The structural protein E of the archaeal virus φCh1:: Evidence for processing in Natrialba magadii during virus maturation

phi Ch1 is a lysogenic virus for the haloalkalophilic archaeon Natrialba magadii. The virus morphology resembles other members of Myoviridae infecting Halobacterium species. The gene of the major capsid protein E of virus phi Ch1 was cloned and the DNA sequence was determined. Gene E was mapped to a 3.2-kbp ClaI fragment, localized to the 5'-end of the phi Ch1 genome. The complete nucleotide sequence of this region was determined and the identity of gene E was confirmed by comparing the experimentally determined N-terminal amino acid sequence of the purified protein to the translated DNA sequence of its open reading frame.
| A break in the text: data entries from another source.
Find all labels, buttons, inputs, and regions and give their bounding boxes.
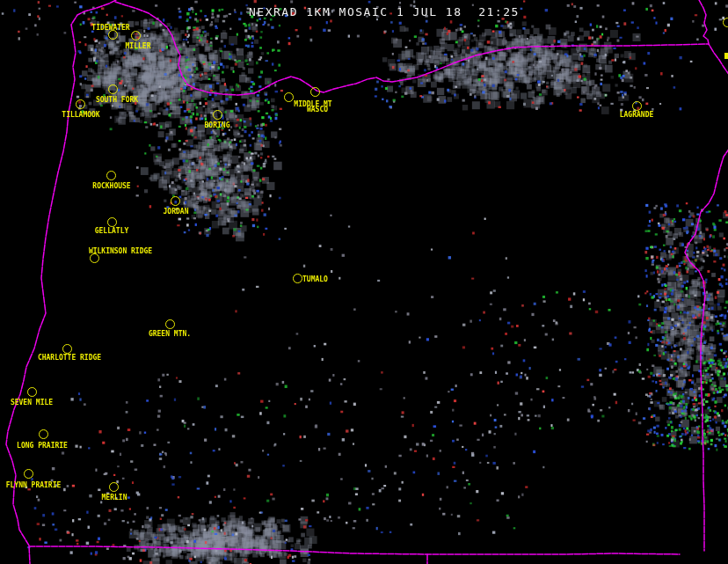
station-marker-lagrande	[632, 101, 642, 111]
station-marker-seven-mile	[27, 387, 37, 397]
station-marker-long-prairie	[39, 429, 48, 439]
station-marker-middle-mt	[284, 92, 294, 102]
station-label-green-mtn-: GREEN MTN.	[149, 330, 191, 338]
station-label-miller: MILLER	[126, 42, 151, 50]
station-marker-gellatly	[107, 217, 117, 227]
station-marker-tillamook	[76, 99, 85, 109]
station-marker-rockhouse	[106, 171, 116, 180]
partial-station-glyph	[724, 53, 728, 59]
station-marker-boring	[213, 110, 222, 120]
station-marker-south-fork	[108, 84, 118, 94]
station-label-tidewater: TIDEWATER	[91, 24, 129, 32]
station-label-wasco: WASCO	[307, 106, 328, 114]
station-label-wilkinson-ridge: WILKINSON RIDGE	[89, 247, 152, 255]
station-marker-edge-partial	[723, 18, 728, 27]
station-marker-merlin	[109, 482, 119, 492]
station-marker-flynn-prairie	[24, 469, 33, 479]
station-marker-jordan	[171, 196, 180, 206]
station-label-gellatly: GELLATLY	[95, 227, 129, 235]
station-layer: TIDEWATERMILLERSOUTH FORKTILLAMOOKBORING…	[0, 0, 728, 564]
station-marker-green-mtn-	[165, 319, 175, 329]
station-marker-wasco	[310, 87, 320, 97]
nexrad-radar-display: TIDEWATERMILLERSOUTH FORKTILLAMOOKBORING…	[0, 0, 728, 564]
mosaic-title: NEXRAD 1KM MOSAIC 1 JUL 18 21:25	[249, 5, 520, 18]
station-label-merlin: MERLIN	[102, 494, 127, 502]
station-label-seven-mile: SEVEN MILE	[11, 399, 53, 407]
station-label-rockhouse: ROCKHOUSE	[92, 182, 130, 190]
station-label-tillamook: TILLAMOOK	[62, 111, 99, 119]
station-label-tumalo: TUMALO	[302, 275, 328, 283]
station-label-south-fork: SOUTH FORK	[96, 96, 138, 104]
station-label-jordan: JORDAN	[164, 208, 189, 216]
station-label-charlotte-ridge: CHARLOTTE RIDGE	[38, 354, 101, 362]
station-marker-charlotte-ridge	[62, 344, 72, 354]
station-label-long-prairie: LONG PRAIRIE	[17, 442, 68, 450]
station-marker-tumalo	[293, 274, 302, 283]
station-label-flynn-prairie: FLYNN PRAIRIE	[6, 481, 62, 489]
station-marker-miller	[131, 31, 141, 40]
station-label-boring: BORING	[205, 121, 230, 129]
station-label-lagrande: LAGRANDE	[620, 111, 654, 119]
We present evidence that the gene E product is proteolytically cleaved between Lys(15) and Asn(17) to yield the 305 residue polypeptides found in the mature viral capsid. Processing of the protein itself during virus development was determined by 2D gel electrophoresis using protein E-specific antibodies. Sequence similarity studies revealed an 80% identity to capsid protein Hp32 of phiH, infecting Halobacterium salinarum. RT-PCR analysis as well as Western blot studies revealed gene Eas a late gene. Transcripts and proteins could be detected shortly before onset of lysis of the lysogenic strain N. magadii L11. (C) 2000 Academic Press.